私は彼の胸に顔をうずめながら泣いた。結局はすけてしまう、空気のような自分の存在に、また苛立ちを感じた。
しかし……事態はまだ、収束していなかった。
<ブゥゥン>
「!?」
去っていったと思った武内護の車が……いつの間にか、Uターンして再びこちらを向いている。
遠目ながら……中の武内護の表情がイヤにくっきり見える。……笑っていた。私の死体を見つめるのと、同じ様子で。
そして、気付く。
「……嘘、でしょ……」
嘘と言ってほしかった。でも、現実はやっぱり酷く残酷で。
<キュルルル……>
タイヤが回転を始める。
間違いなかった。
武内護は……。
「やめ……てよ」
式見蛍を完全に殺すつもりだった。
「やめて……やめてってば! もう充分でしょ!」
式見蛍に寄り添いながら叫ぶ。しかし、車はゆっくりと着実にこちらに迫ってきている。速度を上げないあたり……どうやら、彼を踏み潰すまでのその過程に陶酔しているようだ。しかし、最後の瞬間には一気にくるだろう。
私は慌てて式見蛍に向き直った。
「ねえ、起きて! 起きてよ! このままじゃ……このままじゃ!」
私がいくら声をかけても、しかし式見蛍は起きる気配が無い。そもそも、私に体があったところで、この状態では起きられなかったかもしれない。

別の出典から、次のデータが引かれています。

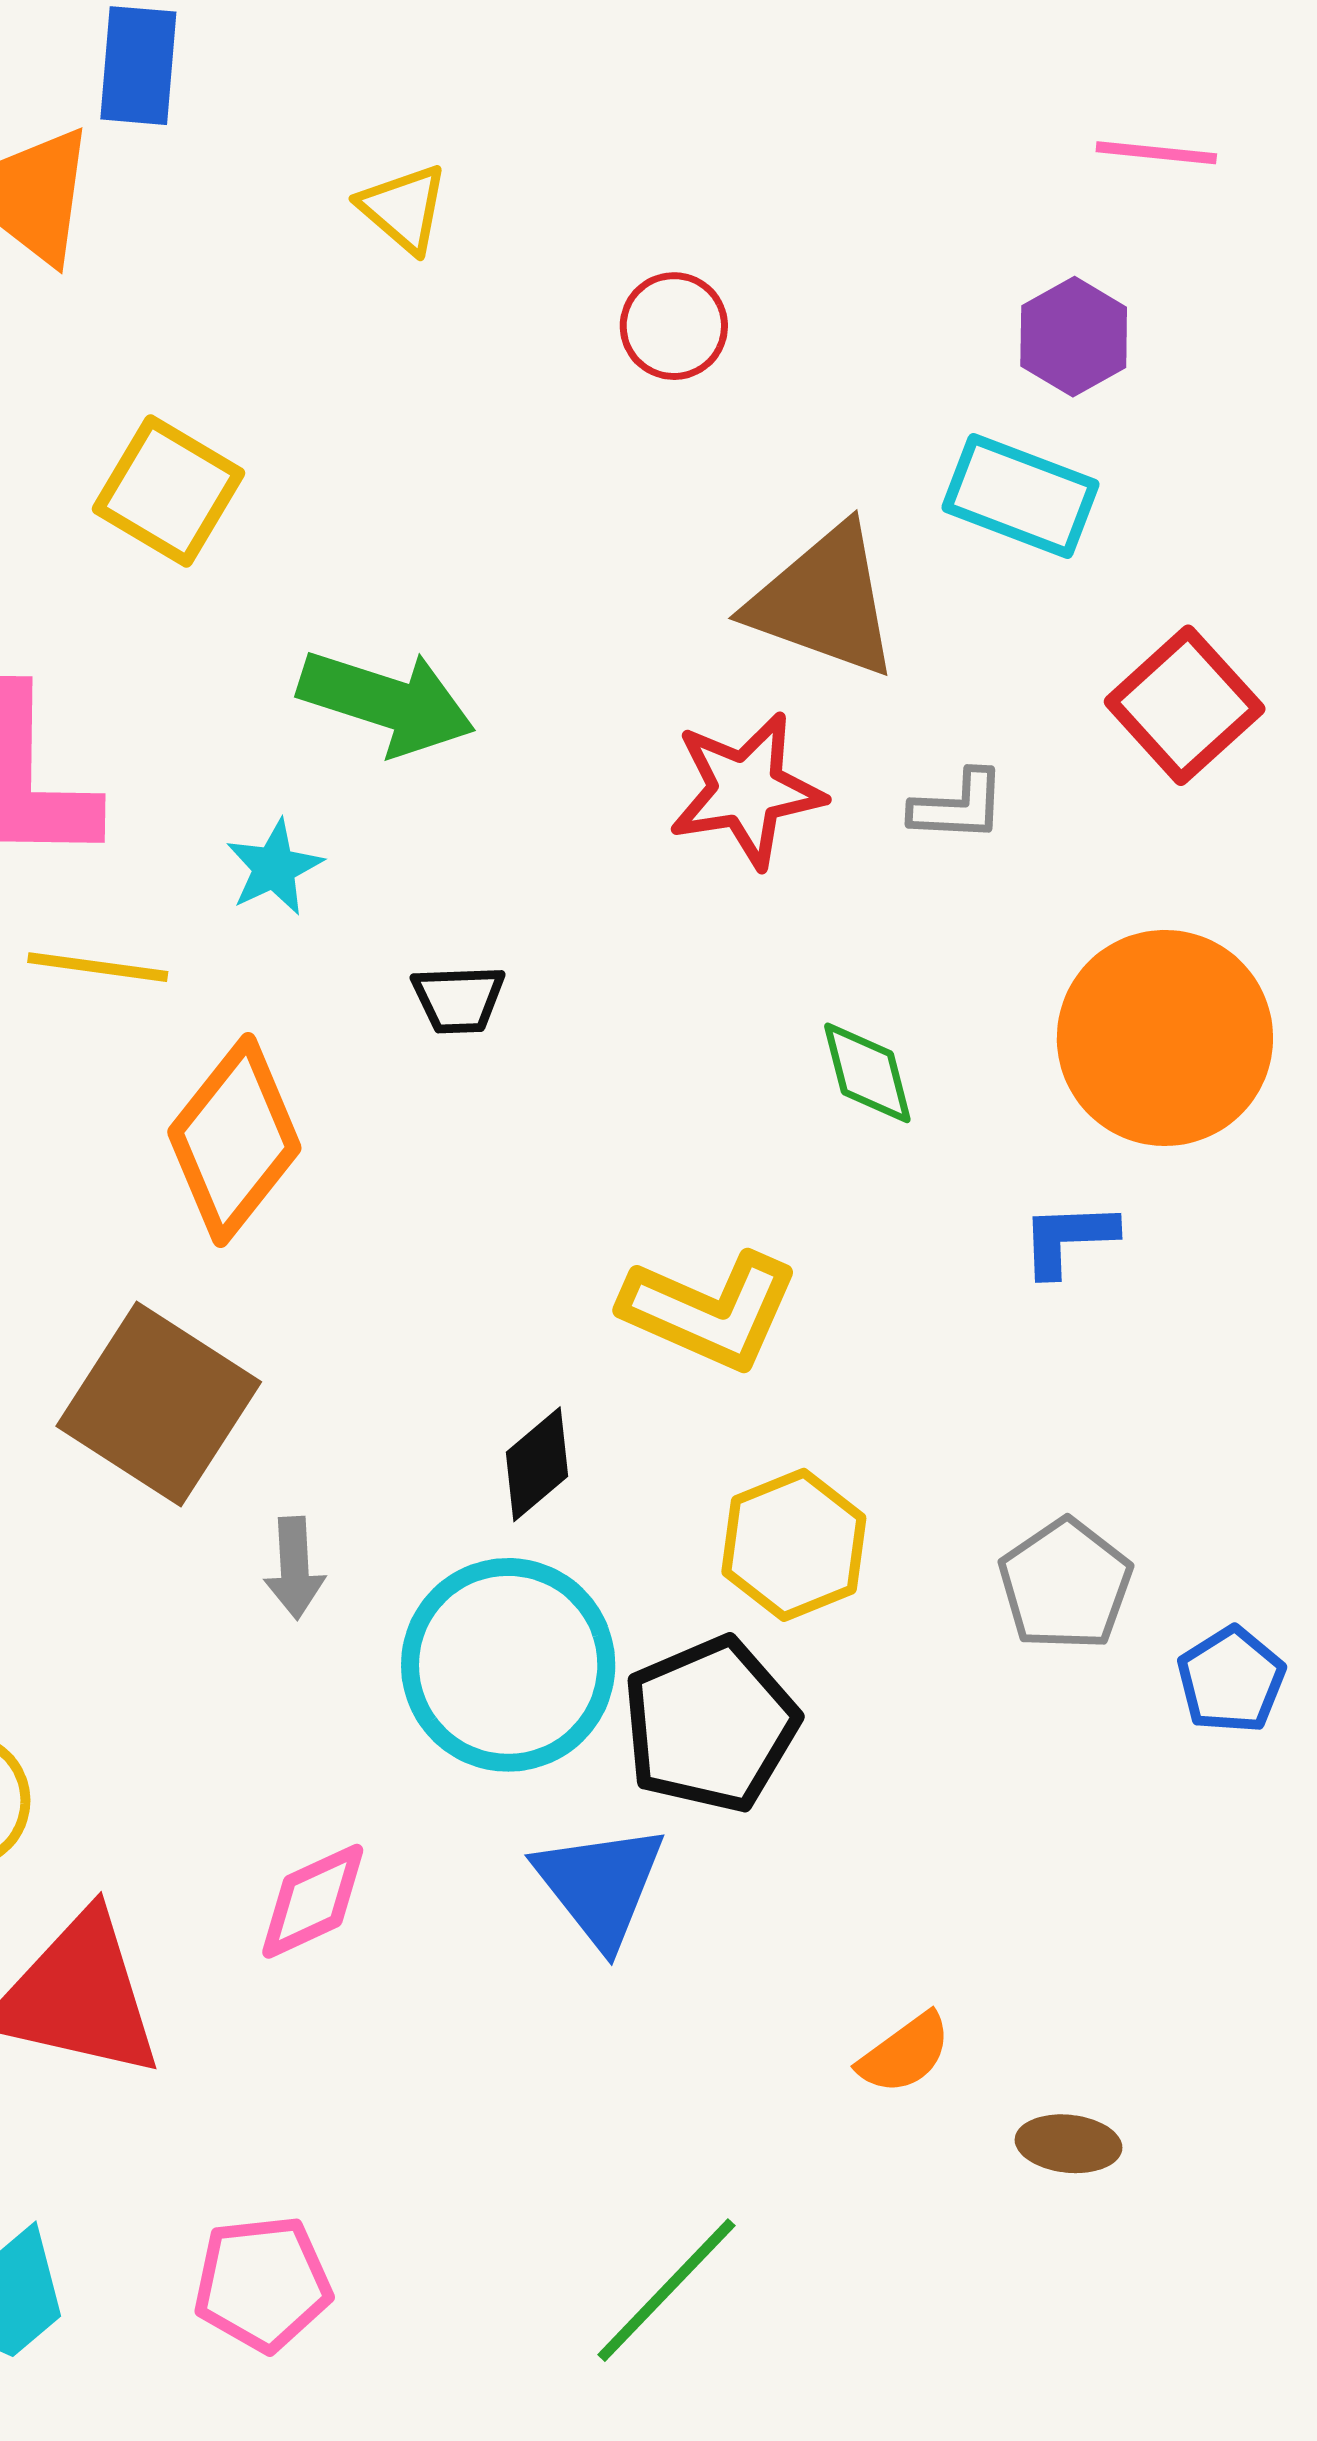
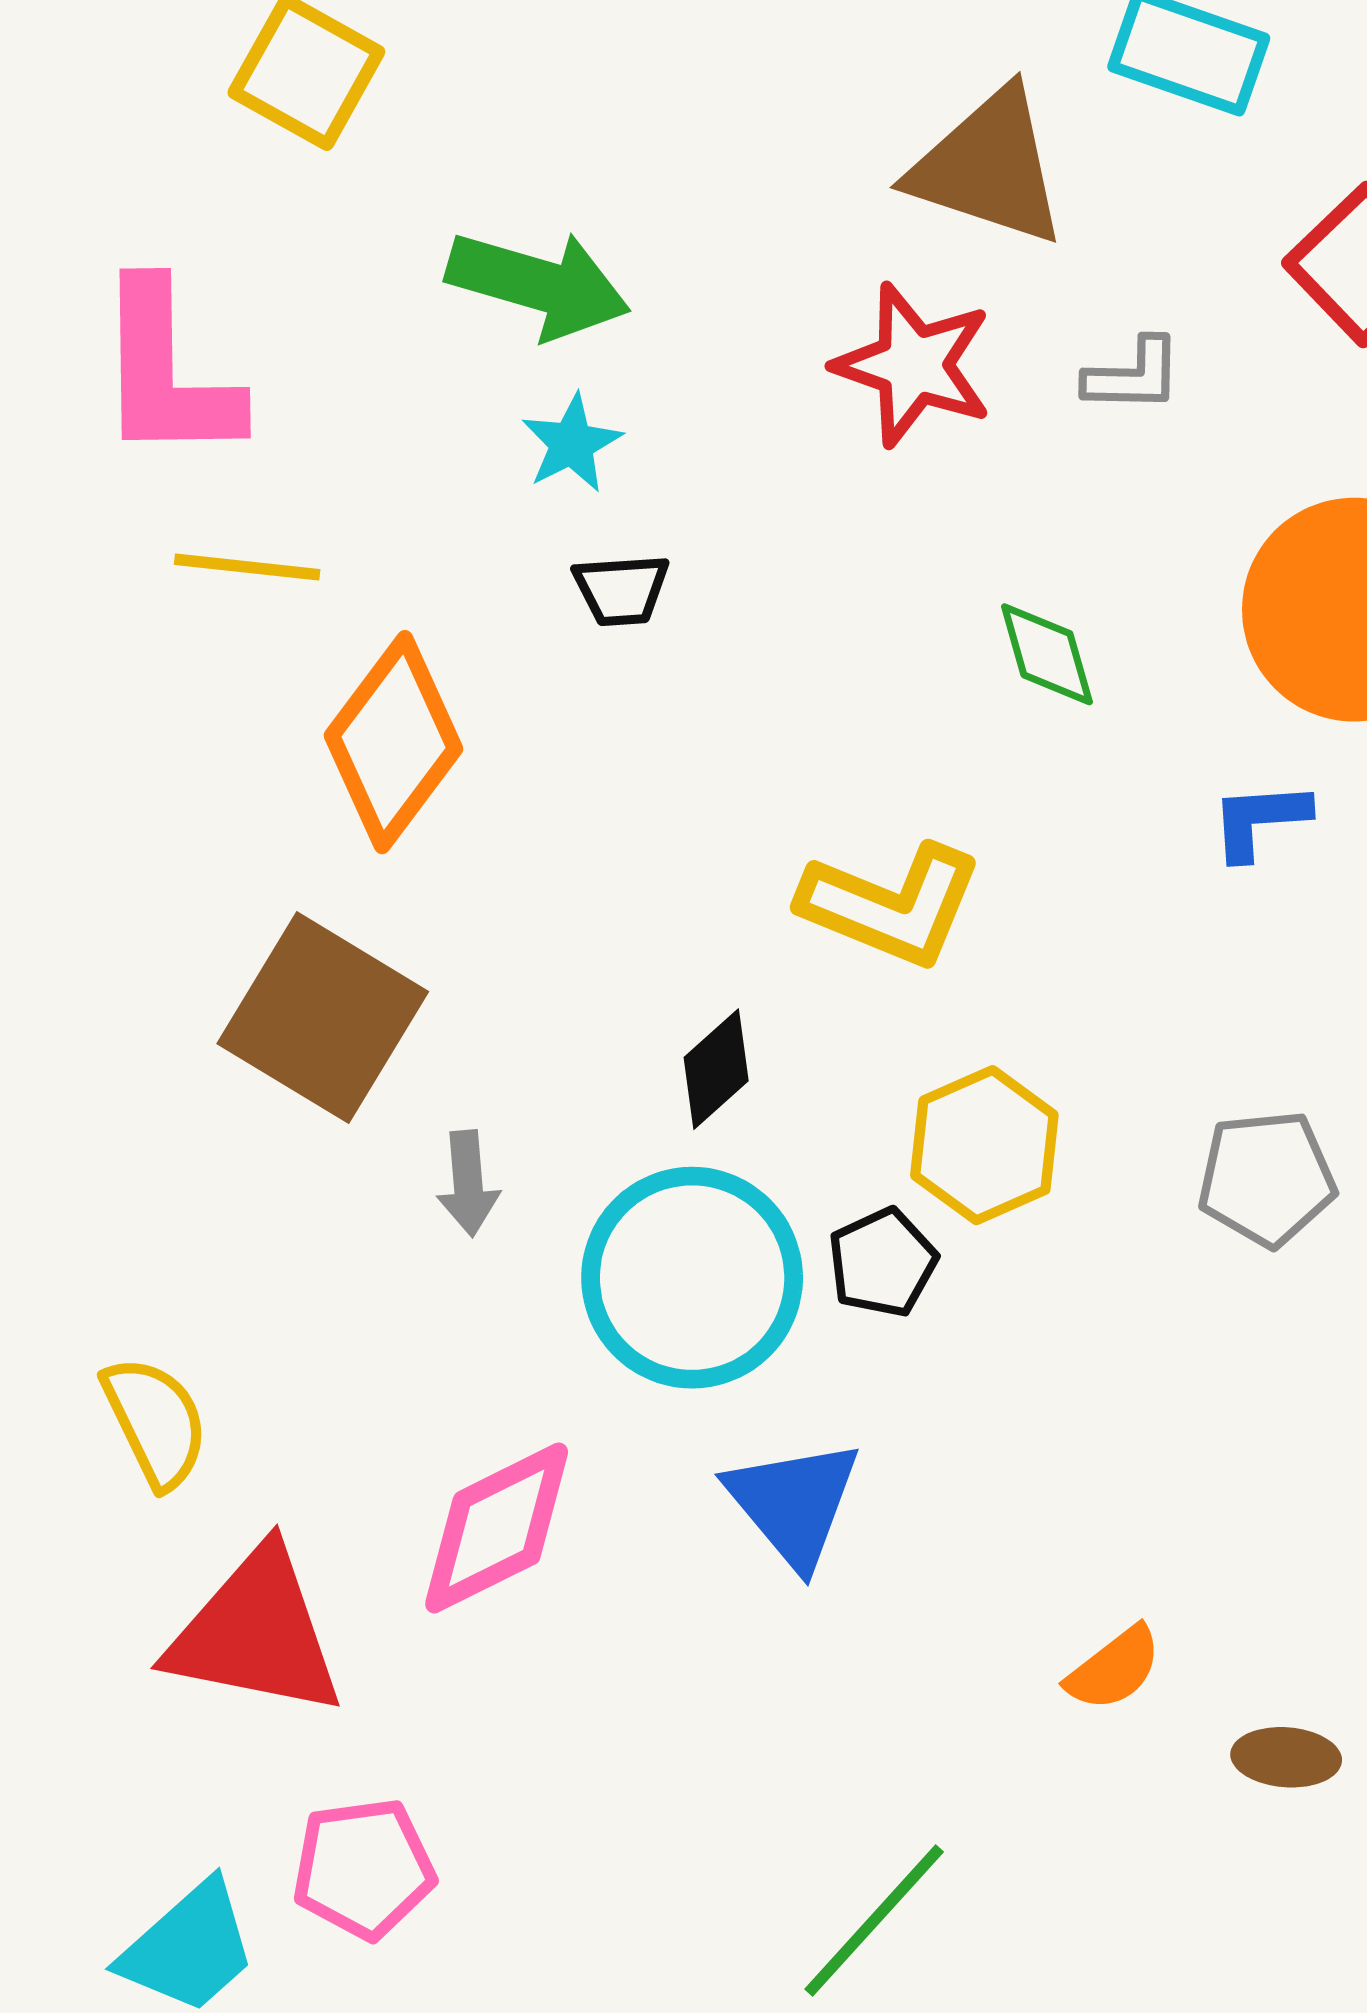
red star: (746, 790) -> (913, 365), turned 30
cyan star: (274, 868) -> (572, 443), moved
gray pentagon: (1065, 1585) -> (1267, 1178), turned 30
black pentagon: (710, 1725) -> (882, 1263), moved, size x0.6
pink diamond: (313, 1901) -> (497, 1528), size x1.4
pink pentagon: (262, 2283) -> (364, 1869), moved

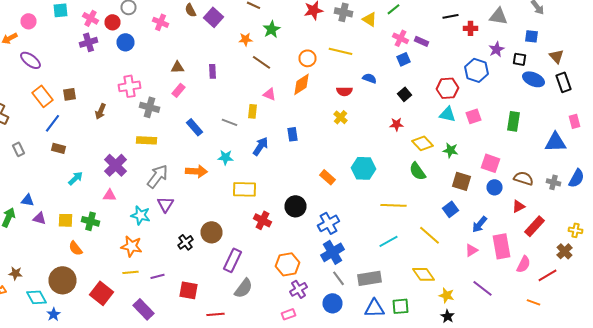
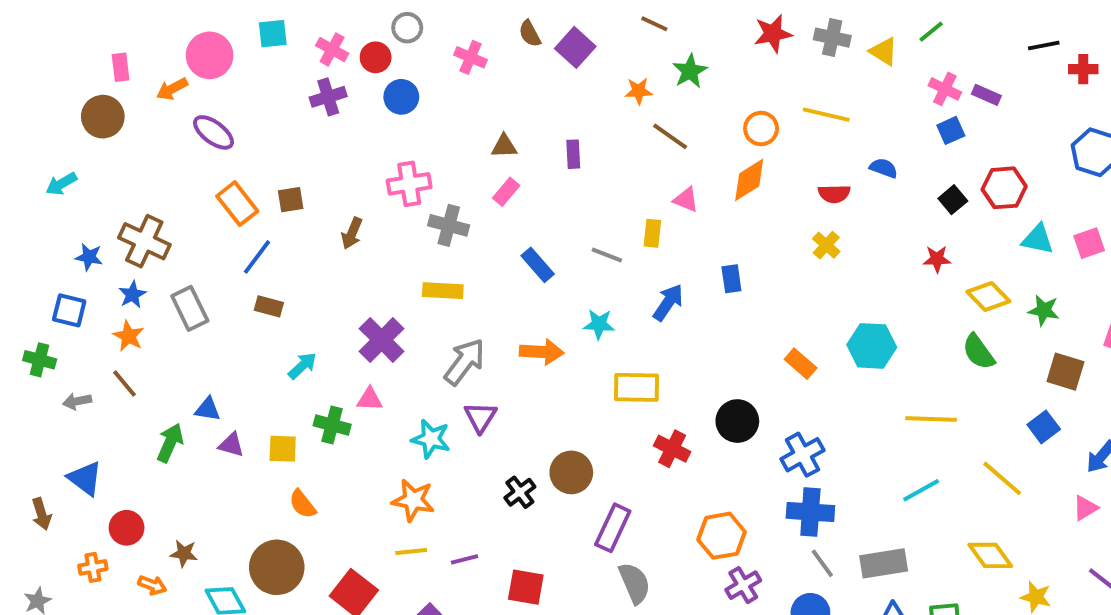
pink circle: (28, 21) -> (210, 55), size x1.5
red hexagon: (448, 88) -> (1004, 188), moved
gray rectangle: (18, 149) -> (190, 308), size x1.5
green cross: (90, 221) -> (332, 425), moved
blue cross: (332, 252) -> (810, 512), turned 35
gray semicircle: (244, 288) -> (635, 583), turned -60

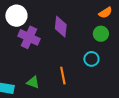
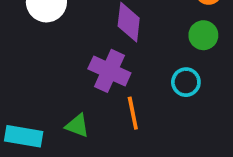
purple cross: (29, 37) -> (109, 71), moved

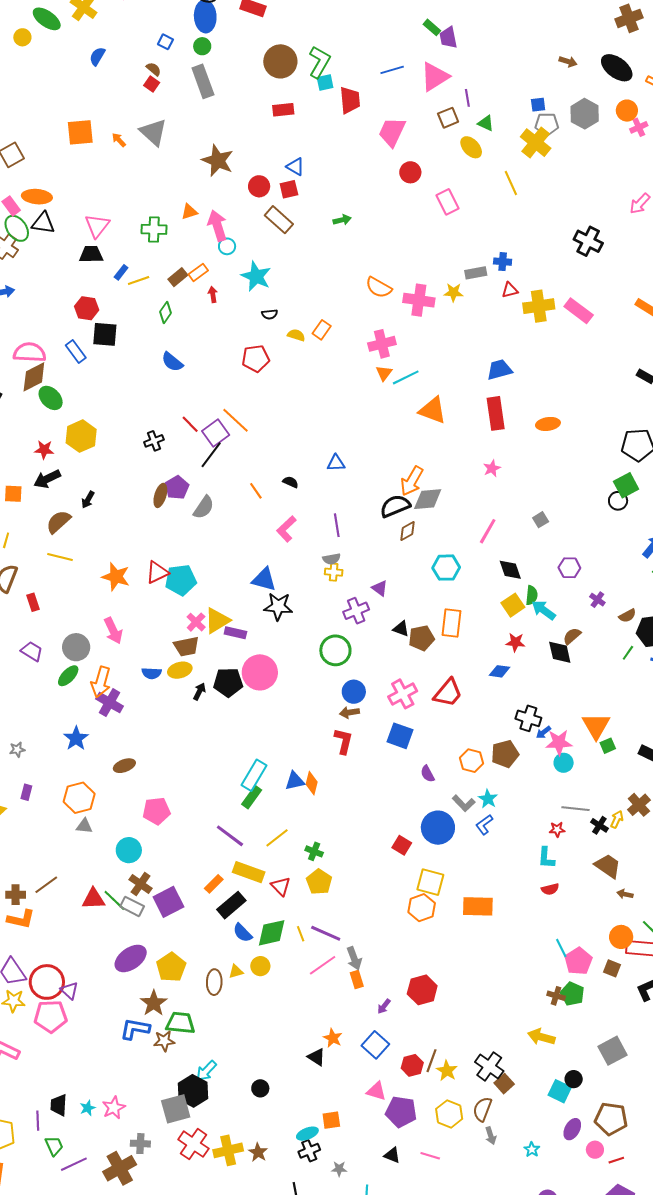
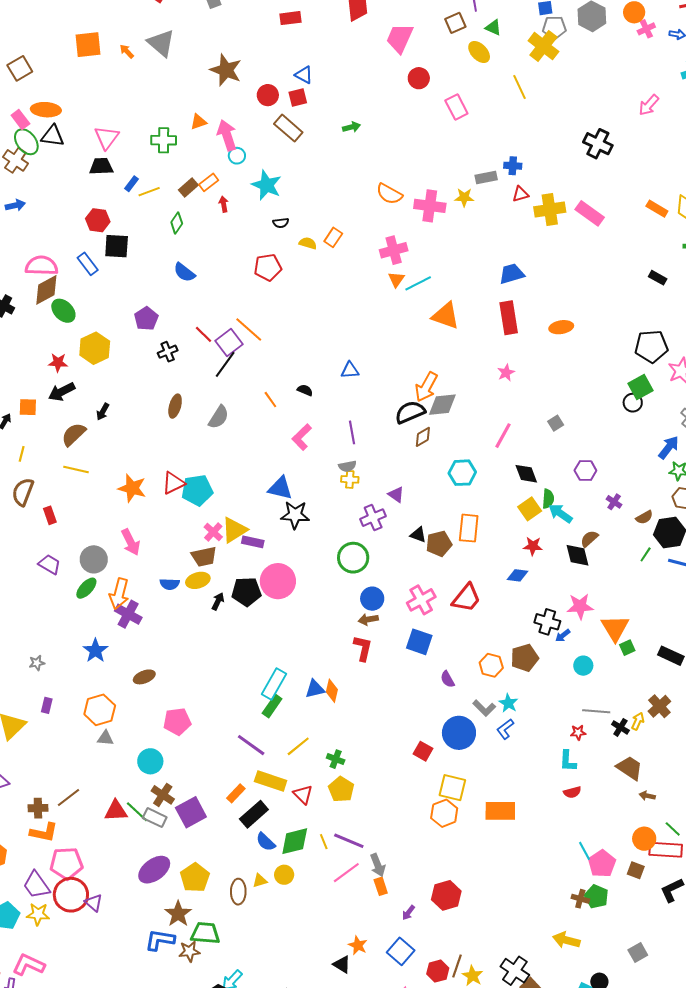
purple pentagon: (177, 488) -> (146, 319), moved
pink star: (559, 742) -> (580, 606), moved
pink pentagon: (51, 1016) -> (66, 863), moved
gray square: (613, 1051) -> (638, 952), size x0.7

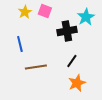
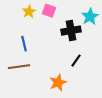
brown line: (36, 67) -> (19, 67), moved
orange star: (77, 83) -> (58, 83), moved

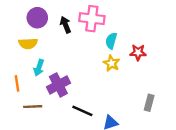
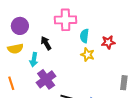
black arrow: (66, 25) -> (46, 43), moved
cyan arrow: (39, 68) -> (34, 60), moved

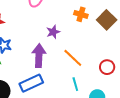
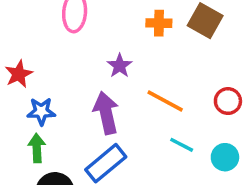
cyan line: (75, 84) -> (182, 145), turned -32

エンジン音を聞きながら……絶望感にうちひしがれる。私はボロボロと涙を流してしまっていた。
「どうして……どうして、私はこんなに無力なの……」
式見蛍の綺麗な頬に手をやる。
「どうして……どうして、私は、貴方に触れないの……貴方に、言葉をかけることも出来ないの……」
嗚咽が漏れる。
「いやだ……いやだよ……」
そして……遂に……否定、する。
「空気は……いやだよ……寂しいよ……。初めから最後まで空気だったら良かった……。でも……でも、私はもう、戻れないよ……蛍」
彼を名前で呼ぶ。それは、私が一線を取り払った決意。
「蛍……蛍……。私、貴方を助けたい……。空気じゃイヤ……。貴方に見てもらいたい……貴方に触れてもらいたい……。空気は……イヤなの……」
武内護の駆る車体がどんどん近付いてくる。もう少し近付いたら……一気に加速するはずである。彼は、そういうヤツだ。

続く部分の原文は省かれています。